Hadoop fully distributed under Datanode Unable to start the workaround

Source: Internet
Author: User

Problem Description:

When the node is changed in cluster mode, startup cluster Discovery Datanode has not been started up.

I cluster configuration: There are 5 nodes, respectively, the master slave1-5.
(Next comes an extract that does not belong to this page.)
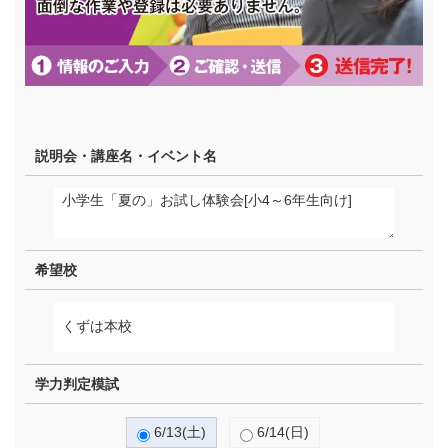
説明会・講座名・イベント名
希望校
学力判定模試
6/13(土)
6/14(日)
In master with Hadoop user execution: start-all.sh

JPS to view the master node boot situation:

NameNode

Jobtracker

Secondarynamenode

Have been started normally, using master:50070, Live Nodes is 0, with access to SLAVE1:

SSH slave1, input command JPS, found only Tasktracker and not datanode. Then read the log

The Internet to find solutions, finally solved, the solution is as follows:

1. Perform stop-all.sh to suspend all services first

2. Remove the TMP on all salve nodes (that is, the Dfs.data.dir folder specified in Hdfs-site.xml, datanode the location where the data block resides), delete the Logs folder, and then re-establish the TMP, logs folder

3. Delete the core-site.xml under/usr/hadoop/conf on all Salve nodes and copy the Core-site.xml files from the master node to each salve node

scp/usr/hadoop/conf/core-site.xml [Email protected]:/usr/hadoop/conf/

4. Reformatting: Hadoop Namenode-format

5. Start: start-all.sh

In addition may also meet Slave's Datanode error:

Error 1,hadoop Datanode problem INFO org.apache.hadoop.ipc.RPC:Server at/:9000 not available yet, zzzzz.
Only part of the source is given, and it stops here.